Доктор Давин устал, как язык Гумми; будто это он сам еле ворочался в его рту.
— Ну, и какая же она, Луна? — спросил он со скукой. Глаза Гумми остекленели от немоты. Что-то стремительно приближалось к ним вплотную, и взгляд его разбивался. Словно он видел перед собой что-то все ближе, настолько отчетливо, что терял дар речи, потому что не вспоминал, а — видел. Давину даже на мгновение померещилось, что в его радужной оболочке отразилось нечто, чего перед ними не было (они как раз шли по полю), и он затряс головой. — Так что же, какая? — спросил он настойчиво.

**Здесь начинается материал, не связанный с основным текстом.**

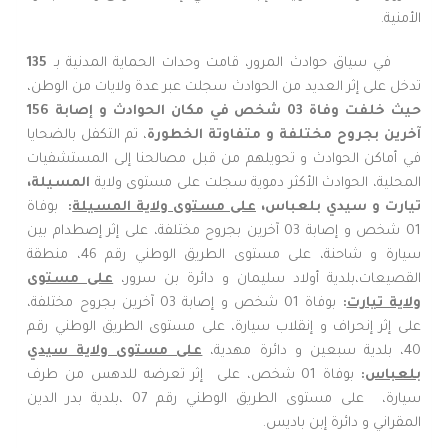
الأمنية.
في سياق حوادث المرور، قامت وحدات الحماية المدنية بـ
135
تدخل على إثر العديد من الحوادث سجلت عبر عدة ولايات من الوطن،
حيث خلفت وفاة 03 شخص في مكان الحوادث و
إصابة 156
آخرين بجروح مختلفة
و متفاوتة الخطورة
، تم التكفل بالضحايا
في أماكن الحوادث و تحويلهم من قبل مصالحنا إلى المستشفيات
المحلية، الحوادث الأكثر دموية سجلت على مستوى ولاية
المسيلة،
تيارت و سيدي بلعباس،
على مستوى ولاية المسيلة
:
بوفاة
01 شخص و إصابة 03 آخرين بجروح مختلفة، على إثر إصطدام بين
سيارة و شاحنة، على مستوى الطريق الوطني رقم 46، منطقة
القصيعات،بلدية أولاد سليمان و دائرة بن سرور،
على مستوى
ولاية تيارت
:
بوفاة 01 شخص و إصابة 03 آخرين بجروح مختلفة،
على إثر إنحراف و إنقلاب سيارة، على مستوى الطريق الوطني رقم
40، بلدية سبعين و دائرة مهدية،
على مستوى ولاية سيدي
بلعباس
:
بوفاة 01 شخص، على إثر تعرضه للدهس من طرف
سيارة، على مستوى الطريق الوطني رقم 07 ،بلدية بدر الدين
المقراني و دائرة إبن باديس.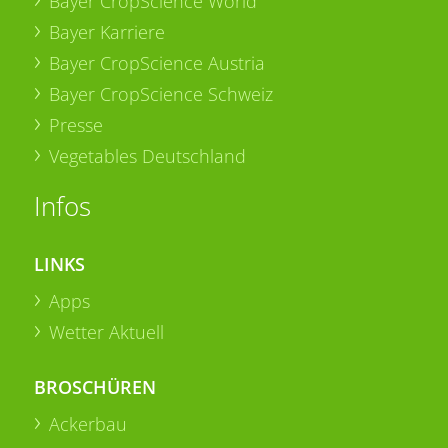
Bayer CropScience World
Bayer Karriere
Bayer CropScience Austria
Bayer CropScience Schweiz
Presse
Vegetables Deutschland
Infos
LINKS
Apps
Wetter Aktuell
BROSCHÜREN
Ackerbau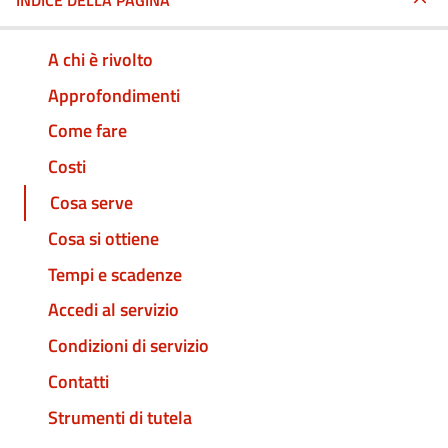
INDICE DELLA PAGINA
A chi è rivolto
Approfondimenti
Come fare
Costi
Cosa serve
Cosa si ottiene
Tempi e scadenze
Accedi al servizio
Condizioni di servizio
Contatti
Strumenti di tutela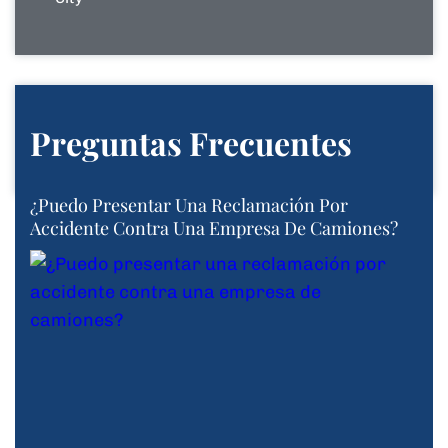
Preguntas Frecuentes
¿Puedo Presentar Una Reclamación Por
Accidente Contra Una Empresa De Camiones?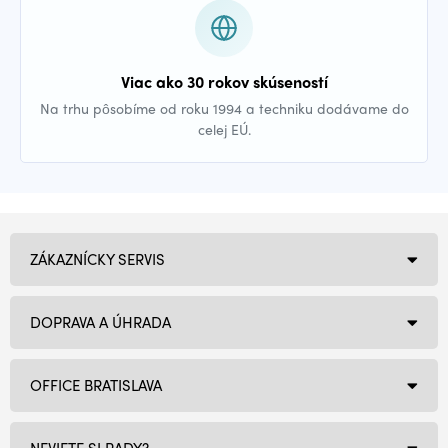
Viac ako 30 rokov skúseností
Na trhu pôsobíme od roku 1994 a techniku dodávame do
celej EÚ.
ZÁKAZNÍCKY SERVIS
DOPRAVA A ÚHRADA
OFFICE BRATISLAVA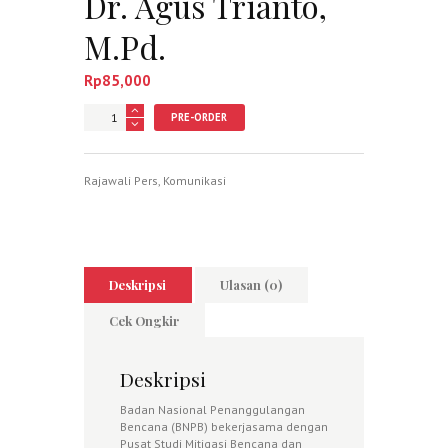
Dr. Agus Trianto,
M.Pd.
Rp
85,000
Jumlah
PRE-ORDER
Rajawali Pers
,
Komunikasi
Deskripsi
Ulasan (0)
Cek Ongkir
Deskripsi
Badan Nasional Penanggulangan
Bencana (BNPB) bekerjasama dengan
Pusat Studi Mitigasi Bencana dan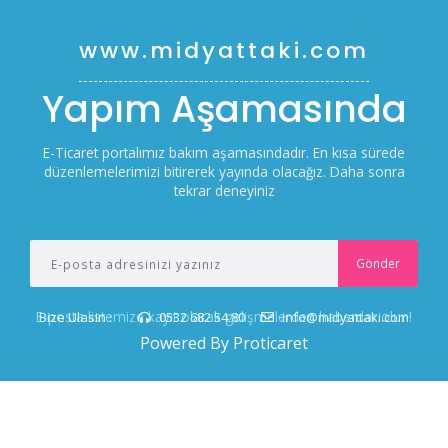
www.midyattaki.com
Yapım Aşamasında
E-Ticaret portalımız bakım aşamasındadır. En kısa sürede
düzenlemelerimizi bitirerek yayında olacağız. Daha sonra
tekrar deneyiniz
E-posta listemize kayıt olarak gelişmelerden haberdar olun!
Bize Ulasin :
0532 682 54 80
info@midyattaki.com
Powered By Proticaret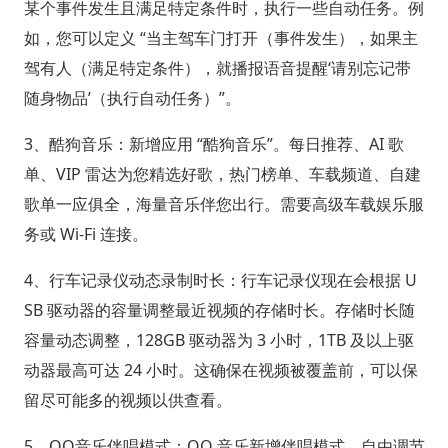
某个事件发生且满足特定条件时，执行一些自动任务。例
如，您可以定义 “当主驾车门打开（事件发生），如果主
驾有人（满足特定条件），就播报语音提醒‘请别忘记带
随身物品’（执行自动任务）”。
3、酷狗音乐：新增应用 “酷狗音乐”。每日推荐、AI 歌
单、VIP 雷达为您精选好歌，热门榜单、车载频道、自建
歌单一应俱全，海量音乐伴您出行。需要高级车载娱乐服
务或 Wi-Fi 连接。
4、行车记录仪动态录制时长：行车记录仪现在会根据 U
SB 驱动器的容量调整最近视频的存储时长。存储时长随
容量动态调整，128GB 驱动器为 3 小时，1TB 及以上驱
动器最高可达 24 小时。这确保在视频被覆盖前，可以保
留尽可能多的视频以供查看。
5、QQ音乐伴唱模式：QQ 音乐新增伴唱模式，自由调节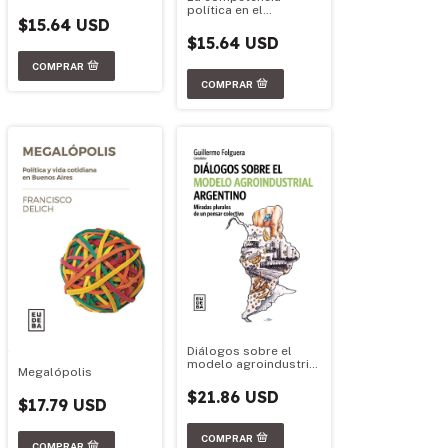
política en el
$15.64 USD
federalismo argentino
$15.64 USD
Diálogos sobre el
modelo agroindustrial
Megalópolis
argentino
$21.86 USD
$17.79 USD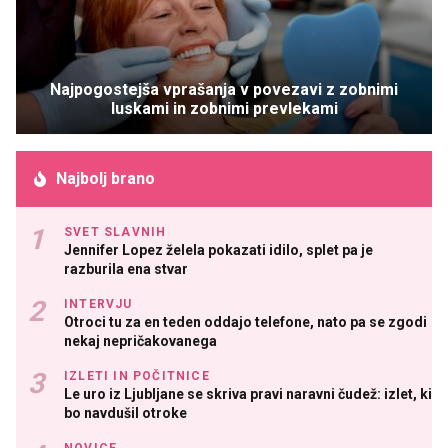
Najpogostejša vprašanja v povezavi z zobnimi
luskami in zobnimi prevlekami
Najbolj brano
SVET SLAVNIH
Jennifer Lopez želela pokazati idilo, splet pa je
razburila ena stvar
INTERVJU
Otroci tu za en teden oddajo telefone, nato pa se zgodi
nekaj nepričakovanega
IZLETI IN POČITNICE
Le uro iz Ljubljane se skriva pravi naravni čudež: izlet, ki
bo navdušil otroke
NOVICE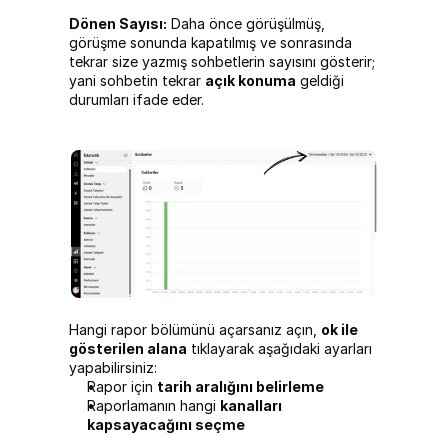
Dönen Sayısı:
 Daha önce görüşülmüş, 
görüşme sonunda kapatılmış ve sonrasında 
tekrar size yazmış sohbetlerin sayısını gösterir; 
yani sohbetin tekrar 
açık konuma
 geldiği 
durumları ifade eder.
Hangi rapor bölümünü açarsanız açın, 
ok ile 
gösterilen alana
 tıklayarak aşağıdaki ayarları 
yapabilirsiniz:
Rapor için 
tarih aralığını belirleme
Raporlamanın hangi 
kanalları 
kapsayacağını seçme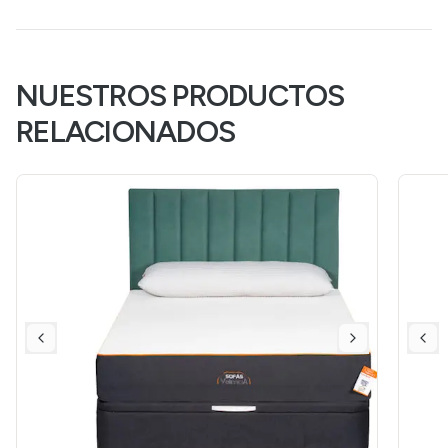
NUESTROS PRODUCTOS
RELACIONADOS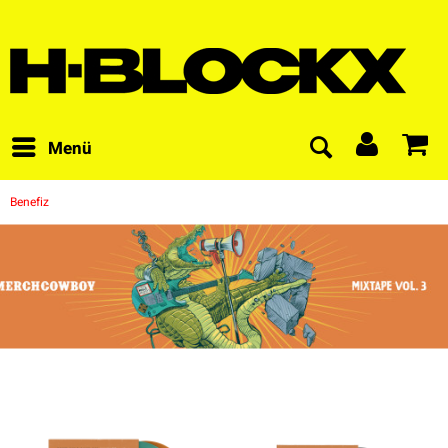
Menü
Benefiz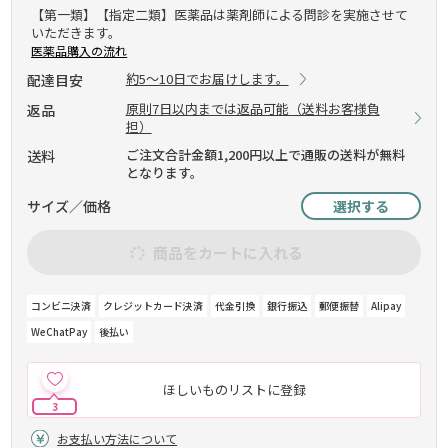
【第一類】【指定二類】医薬品は薬剤師による問診を実施させて
いただきます。
医薬品購入の流れ
約5～10日でお届けします。
配達目安
原則7日以内までは返品可能（送料お客様負
返品
担）
ご注文合計金額1,200円以上で通販の送料が無料
送料
となります。
サイズ／価格
選択する
商品をカートに入れる
コンビニ決済
クレジットカード決済
代金引換
銀行振込
郵便振替
Alipay
WeChatPay
後払い
ほしいものリストに登録
3
お支払い方法について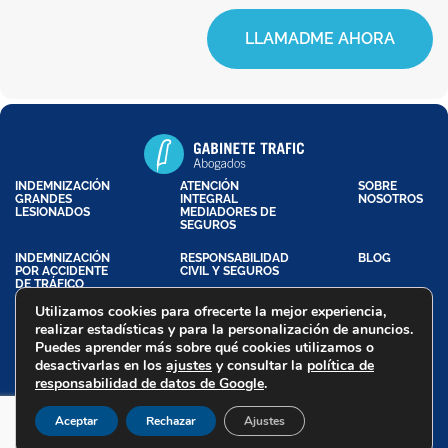
LLAMADME AHORA
INDEMNIZACIÓN
ATENCIÓN
SOBRE
GRANDES
INTEGRAL
NOSOTROS
LESIONADOS
MEDIADORES DE
SEGUROS
INDEMNIZACIÓN
RESPONSABILIDAD
BLOG
POR ACCIDENTE
CIVIL Y SEGUROS
DE TRÁFICO
Utilizamos cookies para ofrecerte la mejor experiencia,
realizar estadísticas y para la personalización de anuncios.
Puedes aprender más sobre qué cookies utilizamos o
Aviso Legal
Política de Privacidad
Política de Cookies
desactivarlas en los
ajustes
y consultar la
política de
Declaración de Accesibilidad
responsabilidad de datos de Google
.
Trafic Abogados - Copyright @ 2026
Aceptar
Rechazar
Ajustes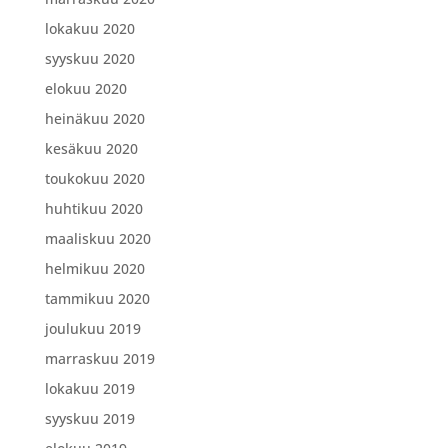
lokakuu 2020
syyskuu 2020
elokuu 2020
heinäkuu 2020
kesäkuu 2020
toukokuu 2020
huhtikuu 2020
maaliskuu 2020
helmikuu 2020
tammikuu 2020
joulukuu 2019
marraskuu 2019
lokakuu 2019
syyskuu 2019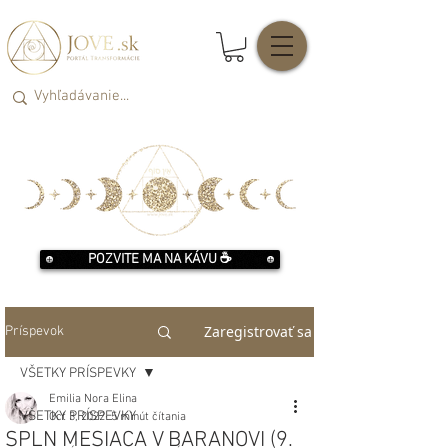
POZVITE MA NA KÁVU ☕️
Zaregistrovať sa
Príspevok
VŠETKY PRÍSPEVKY
Emilia Nora Elina
VŠETKY PRÍSPEVKY
Oct 3, 2022
5 minút čítania
SPLN MESIACA V BARANOVI (9.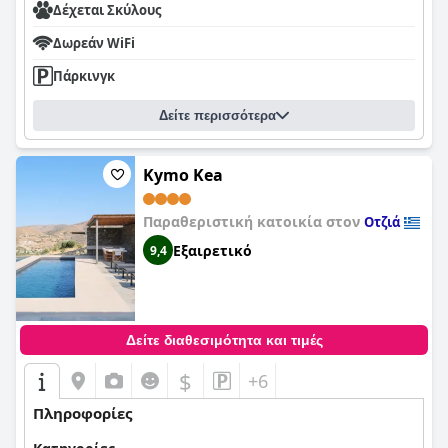
Δέχεται Σκύλους
Δωρεάν WiFi
Πάρκινγκ
Δείτε περισσότερα
Kymo Kea
Παραθεριστική κατοικία στον
Οτζιά
Εξαιρετικό
9,4
Δείτε διαθεσιμότητα και τιμές
$
+6
Πληροφορίες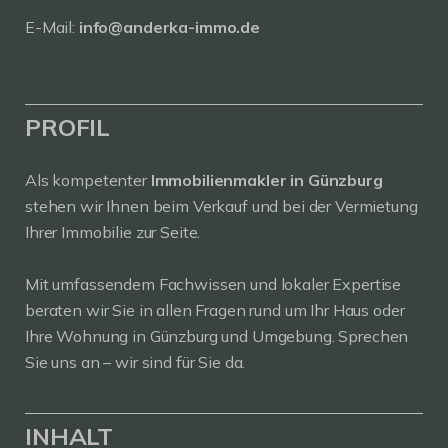
E-Mail:
info@anderka-immo.de
PROFIL
Als kompetenter
Immobilienmakler in Günzburg
stehen wir Ihnen beim Verkauf und bei der Vermietung
Ihrer Immobilie zur Seite.
Mit umfassendem Fachwissen und lokaler Expertise
beraten wir Sie in allen Fragen rund um Ihr Haus oder
Ihre Wohnung in Günzburg und Umgebung. Sprechen
Sie uns an – wir sind für Sie da.
INHALT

— Коричневая… — еле выжевал Гумми и выпустил слюнявый пузырь.
„Да он еще и припадочный…“ — успел подумать доктор.
…Когда Гумми пришел в себя, над ним склонялось встревоженное и виноватое лицо Давина. Он тер Гумми виски. Он так обрадовался, когда Гумми пришел в себя, заулыбался заискивающе и ласково.
— Бога ради, простите меня, Тони… Я вас замучил своими расспросами. Я абсолютно верю, что вы тогда были на Луне.
Гумми посмотрел на Роберта с любовью и снисходительностью, как на ребенка…
— Я только что был там, — сказал он, поднимаясь с травы.
Давин прилег в своем кабинете ровно на секунду и как провалился. Он очнулся оттого, что ему в глаза било солнце, необыкновенно бодрый и испуганный, что проспал так долго. Солнце приходило к нему на диван теперь уже после пяти, к вечеру. Он стремительно сел, злой, звонкий и дрожащий, как запевшая под ним пружина дивана. Посидел секунду, пока проплыли перед глазами черные, в искорку, „вертижцы“, и так же решительно встал, как сел. Потянулся властно, с хрустом. „Что за бред примерещился… Чушь. Пора заняться природой снов вплотную, а я их вижу вместо того, чтобы работать“. — Он еще покачал головой, усмехаясь и подтрунивая над собой: экая тонкая творческая психика… любимая уехала… Гумми… Тони… Луна… Что за чушь!
Он уверенно направился к столу, к своей рукописи о природе сновидений. Он любил вид из окна, любил взглядывать туда для сосредоточения. Он взглянул — за окном колол дрова человек. Так это был Гумми.